At ceremonies in Corning, Korean War veteran Bill Crane laid a wreath at the base of the monument at Veterans Memorial Park as the Corning American Legion Color Guard presented the colors, the Corning Leader reported. Then Legion Post Commander Frank Edger spoke of the sacrifices that service members and their families make.
Up north in Warrensburg, American Legion Post 446 Adjutant Gene Pierce expressed his frustration with politicians “paying lip service” and the VA bureaucracy in remarks at the annual Veterans Day service, the Lake George Examiner reported. “… I’ve about had it with the way veterans are treated.” The news outlet quoted Pierce: “We have now gotten to the point where (we) put the veteran back in the glass and break in case of emergency.” The Legion is one place where veterans can get help, he added.
Utica Post 229 Commander Chris Urban led the Utica ceremonies, noting at one point that veterans are set apart and share a bond because of the oath they took to defend America and even put themselves in harm’s way.

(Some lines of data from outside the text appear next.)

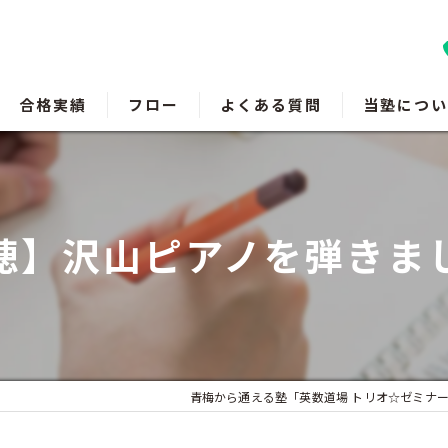
合格実績
フロー
よくある質問
当塾につい
羽村の塾
瑞穂町の塾
穂】沢山ピアノを弾きま
福生の塾
成績アップ
受験対策
青梅から通える塾「英数道場 トリオ☆ゼミナー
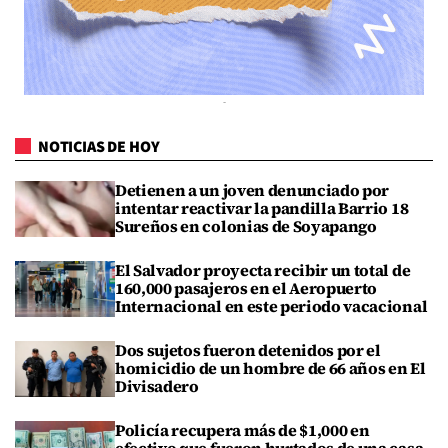
NOTICIAS DE HOY
Detienen a un joven denunciado por
intentar reactivar la pandilla Barrio 18
Sureños en colonias de Soyapango
El Salvador proyecta recibir un total de
160,000 pasajeros en el Aeropuerto
Internacional en este periodo vacacional
Dos sujetos fueron detenidos por el
homicidio de un hombre de 66 años en El
Divisadero
Policía recupera más de $1,000 en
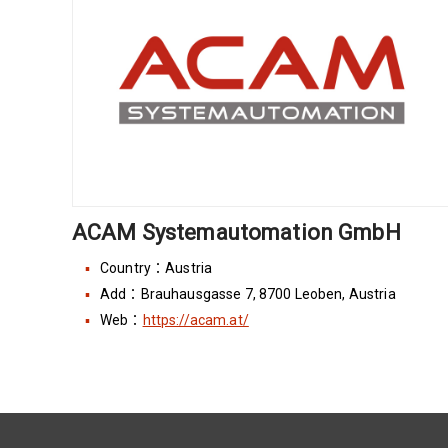
ACAM Systemautomation GmbH
Country：Austria
Add：Brauhausgasse 7, 8700 Leoben, Austria
Web：
https://acam.at/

Then he quoted President Ronald Reagan’s 1982 radio address:
“In James Michener’s book, ‘The Bridges at Toko-Ri’, he writes of an officer waiting through the night for the return of planes to a carrier as dawn is coming on. And he asks, ‘Where do we find such men?’ Well, we find them where we’ve always found them. They are the product of the freest society man has ever known. They make a commitment to the military – make it freely, because the birthright we share as Americans is worth defending. God bless America.”
The 1,000 flags were a project of the Good News Foundation, the American Legion, and other organizations. The Good News Foundation used the flag project as a way to honor veterans and raise money for counseling services for veterans and their families.